Antibody Profiling and In Silico Functional Analysis of Differentially Reactive Antibody Signatures of Glioblastomas and Meningiomas

Studies on tumor-associated antigens in brain tumors are sparse. There is scope for enhancing our understanding of molecular pathology, in order to improve on existing forms, and discover new forms, of treatment, which could be particularly relevant to immuno-oncological strategies. To elucidate immunological differences, and to provide another level of biological information, we performed antibody profiling, based on a high-density protein array (containing 8173 human transcripts), using IgG isolated from the sera of n = 12 preoperative and n = 16 postoperative glioblastomas, n = 26 preoperative and n = 29 postoperative meningiomas, and n = 27 healthy, cancer-free controls. Differentially reactive antigens were compared to gene expression data from an alternate public GBM data set from OncoDB, and were analyzed using the Reactome pathway browser.

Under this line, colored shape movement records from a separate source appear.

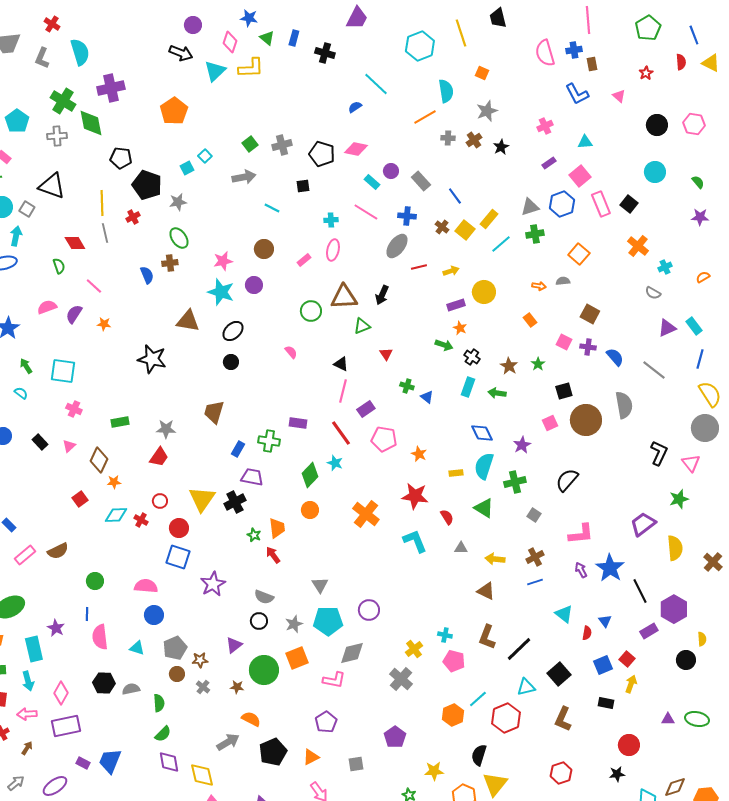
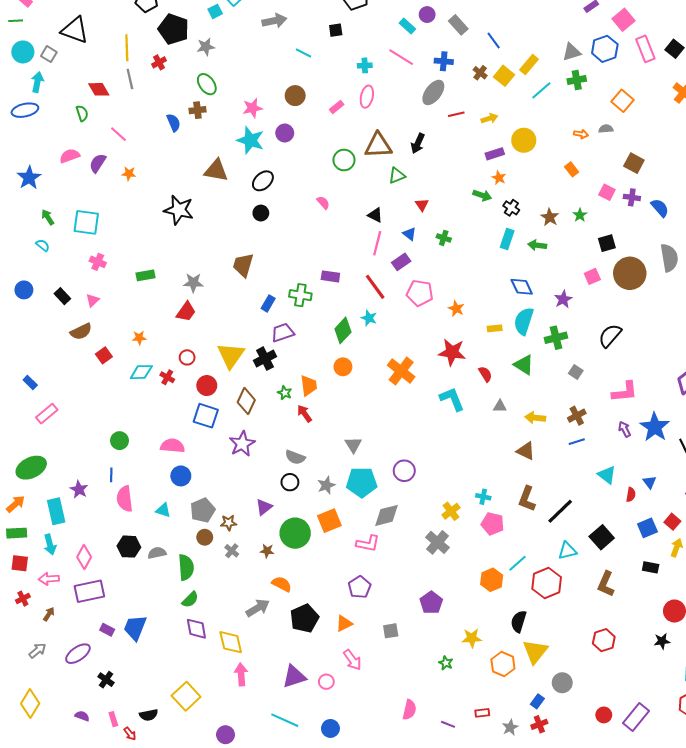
blue triangle: (427, 397) -> (409, 234), moved
brown diamond: (99, 460) -> (246, 401), moved
purple trapezoid: (252, 477) -> (283, 333), turned -30
brown semicircle: (58, 551) -> (81, 331), moved
green semicircle: (159, 703) -> (186, 567), size x1.4

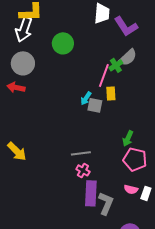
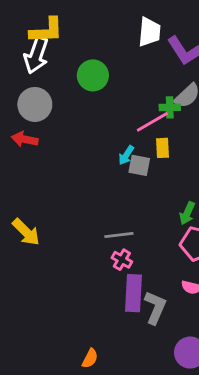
green cross: (116, 65) -> (170, 107), turned 32
pink line: (104, 75) -> (152, 122), turned 40

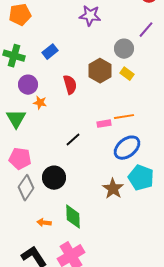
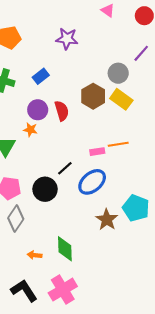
purple star: (90, 16) -> (67, 39), moved
yellow rectangle: (127, 74) -> (121, 99), size x1.5
purple circle: (28, 85) -> (38, 110), moved
blue ellipse: (127, 148) -> (92, 182), moved
black circle: (54, 178) -> (45, 189), moved

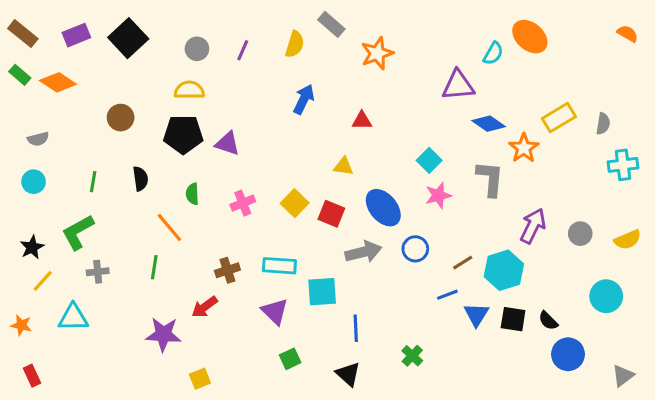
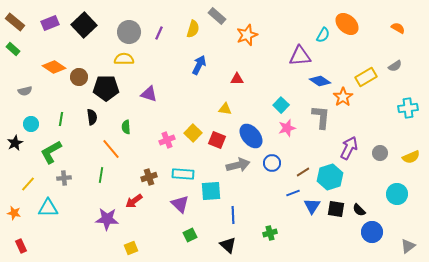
orange semicircle: (628, 34) -> (398, 28), moved
gray circle: (197, 49) -> (129, 32), size x1.5
orange diamond: (58, 82) -> (54, 67), moved
gray semicircle: (603, 124) -> (395, 66), moved, turned 48
black pentagon: (183, 134) -> (106, 88), moved
cyan circle: (34, 182) -> (31, 124), moved
pink cross: (243, 203) -> (167, 140), moved
black star: (32, 247) -> (15, 143), moved
green cross: (412, 356) -> (270, 233), turned 32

Protein array analysis identified approximately 350-800 differentially reactive antigens, and revealed different antigen profiles in the glioblastomas and meningiomas, with approximately 20-30%-similar and 10-15%-similar antigens in preoperative and postoperative sera, respectively. Seroreactivity did not correlate with OncoDB-derived gene expression. Antigens in the preoperative glioblastoma sera were enriched for signaling pathways, such as signaling by Rho-GTPases, COPI-mediated anterograde transport and vesicle-mediated transport, while the infectious disease, SRP-dependent membrane targeting cotranslational proteins were enriched in the meningiomas. The pre-vs. postoperative seroreactivity in the glioblastomas was enriched for antigens, e.g., platelet degranulation and metabolism of lipid pathways; in the meningiomas, the antigens were enriched in infectious diseases, metabolism of amino acids and derivatives, and cell cycle. Antibody profiling in both tumor entities elucidated several hundred antigens and characteristic signaling pathways that may provide new insights into molecular pathology and may be of interest for the development of new treatment strategies. Keywords: autoantibodies; brain tumors; glioblastoma; meningioma; pathway analysis; protein microarrays; seroreactivity; tumor-antigens; tumor-autoantibodies.